▶ ASSIGNMENT
Copy the lines below word for word, skipping any image.

▶ TASK INPUTS

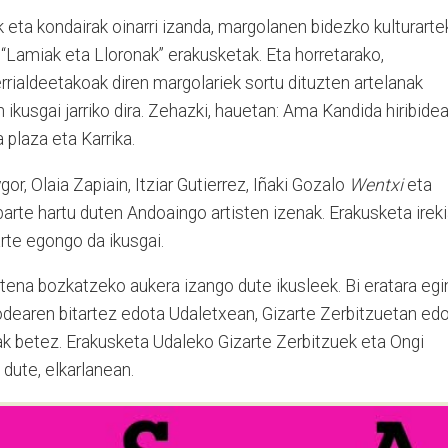
eta kondairak oinarri izanda, margolanen bidezko kulturarte
 “Lamiak eta Lloronak” erakusketak. Eta horretarako,
rrialdeetakoak diren margolariek sortu dituzten artelanak
ikusgai jarriko dira. Zehazki, hauetan: Ama Kandida hiribidea
plaza eta Karrika.
r, Olaia Zapiain, Itziar Gutierrez, Iñaki Gozalo
Wentxi
eta
rte hartu duten Andoaingo artisten izenak. Erakusketa irek
arte egongo da ikusgai.
na bozkatzeko aukera izango dute ikusleek. Bi eratara egi
odearen bitartez edota Udaletxean, Gizarte Zerbitzuetan ed
xak betez. Erakusketa Udaleko Gizarte Zerbitzuek eta Ongi
 dute, elkarlanean.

▶ EXERCISE RESPONSE
eta kondairak oinarri izanda, margolanen bidezko kulturarte
 “Lamiak eta Lloronak” erakusketak. Eta horretarako,
rrialdeetakoak diren margolariek sortu dituzten artelanak
ikusgai jarriko dira. Zehazki, hauetan: Ama Kandida hiribidea
plaza eta Karrika.
r, Olaia Zapiain, Itziar Gutierrez, Iñaki Gozalo
Wentxi
eta
rte hartu duten Andoaingo artisten izenak. Erakusketa irek
arte egongo da ikusgai.
na bozkatzeko aukera izango dute ikusleek. Bi eratara egi
odearen bitartez edota Udaletxean, Gizarte Zerbitzuetan ed
xak betez. Erakusketa Udaleko Gizarte Zerbitzuek eta Ongi
 dute, elkarlanean.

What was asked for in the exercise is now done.